The social worker told the court the mother became increasingly heightened emotionally when talking about her children in care. In response the mother’s barrister put it to the social worker that she might appreciate the significant stress on the mother with two children almost five years in care and a third child going into care. “You can imagine the thoughts which must be going through her head,” she said.

The court heard a parenting capacity assessment was to commence the following week and this would take twelve weeks. When asked if a psychiatrist would be involved in the assessment, the social worker told the court a senior psychologist would be involved and would be able to look at the broader picture of the mother’s previous life experiences and the psychosocial issues.

The mother had access with C three times a week for two hours, 80 percent of the access was supervised. The access was unsupervised when the father was present.
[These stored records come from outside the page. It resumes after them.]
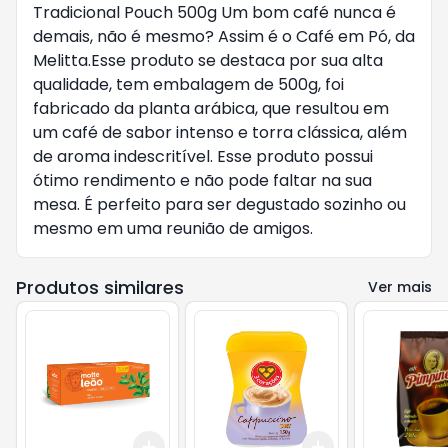
Tradicional Pouch 500g Um bom café nunca é
demais, não é mesmo? Assim é o Café em Pó, da
Melitta.Esse produto se destaca por sua alta
qualidade, tem embalagem de 500g, foi
fabricado da planta arábica, que resultou em
um café de sabor intenso e torra clássica, além
de aroma indescritível. Esse produto possui
ótimo rendimento e não pode faltar na sua
mesa. É perfeito para ser degustado sozinho ou
mesmo em uma reunião de amigos.
Produtos similares
Ver mais
Add
Add
+
3
+
5
+
10
+
3
+
5
+
10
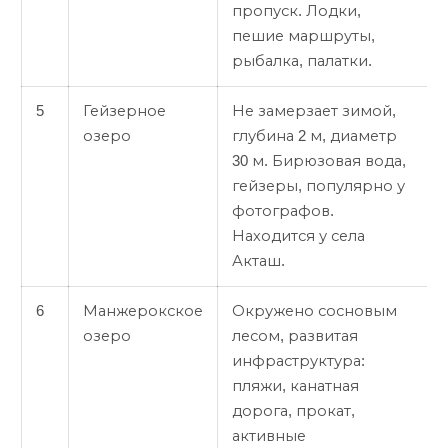
пропуск. Лодки,
пешие маршруты,
рыбалка, палатки.
5
Гейзерное
Не замерзает зимой,
озеро
глубина 2 м, диаметр
30 м. Бирюзовая вода,
гейзеры, популярно у
фотографов.
Находится у села
Акташ.
6
Манжерокское
Окружено сосновым
озеро
лесом, развитая
инфраструктура:
пляжи, канатная
дорога, прокат,
активные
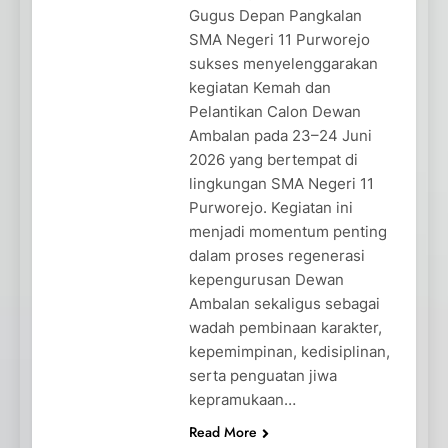
Gugus Depan Pangkalan
SMA Negeri 11 Purworejo
sukses menyelenggarakan
kegiatan Kemah dan
Pelantikan Calon Dewan
Ambalan pada 23–24 Juni
2026 yang bertempat di
lingkungan SMA Negeri 11
Purworejo. Kegiatan ini
menjadi momentum penting
dalam proses regenerasi
kepengurusan Dewan
Ambalan sekaligus sebagai
wadah pembinaan karakter,
kepemimpinan, kedisiplinan,
serta penguatan jiwa
kepramukaan…
Read More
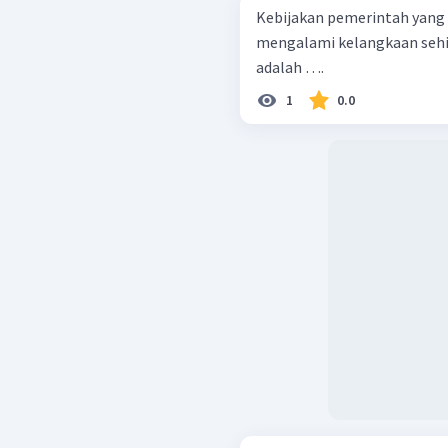
Kebijakan pemerintah yang 
mengalami kelangkaan seh
adalah ….
1
0.0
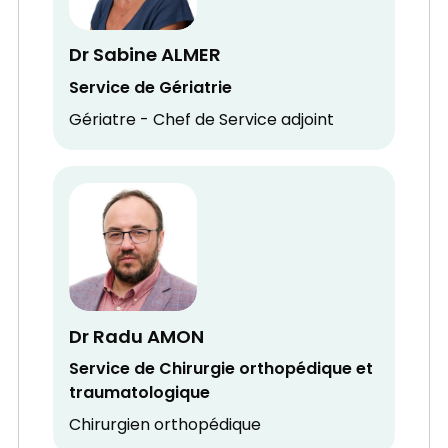
Dr Sabine ALMER
Service de Gériatrie
Gériatre - Chef de Service adjoint
Dr Radu AMON
Service de Chirurgie orthopédique et
traumatologique
Chirurgien orthopédique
The social worker said she had a good working relationship with the mother, and she appeared more attentive with the baby, but when the mother was stressed about the children in care the access was less focused.

Sibling access had been successfully carried out regularly before C went into care and the foster carers had privately arranged access also. The social worker considered sibling access important moving forward.

The social worker told the court she felt the mother either had no insight into why her children were in care or she had a memory block.  She noted the mother appeared frustrated after attending C’s nine-month developmental check which had gone well.

Social worker: “She appeared frustrated speaking in her native language and English. She stated it wasn’t right her children were in care. I asked her why A and B were in care, she said she was the perfect mother. [She had] supports, then C in care and then the other children in care. I reminded her of the section 12 reason.”

When asked by the judge whether her client understood why her children were in care, the mother’s barrister said this was one of the very live issues in the case which the mother would address in her evidence.

Mother’s barrister: “Are you working towards C reunifying with her mother?

Social worker: “It is always the end goal, but no decision has been made at the moment.”

The case was adjourned for two further day’s evidence later.